(Beginning of Exercise data)
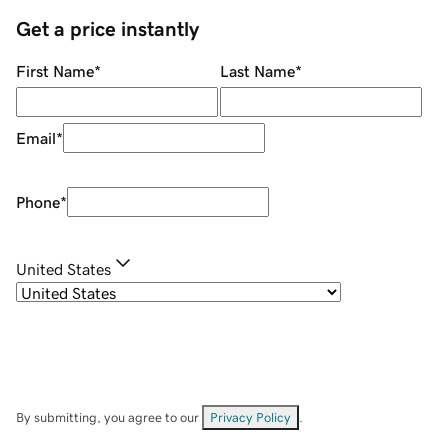
Get a price instantly
First Name
*
Last Name
*
Email
*
Phone
*
United States
By submitting, you agree to our
Privacy Policy
.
(End of Exercise data)
The records above should be returned word for word, with every picture left out.

**Written answer**.
Get a price instantly
First Name
*
Last Name
*
Email
*
Phone
*
United States
By submitting, you agree to our
Privacy Policy
.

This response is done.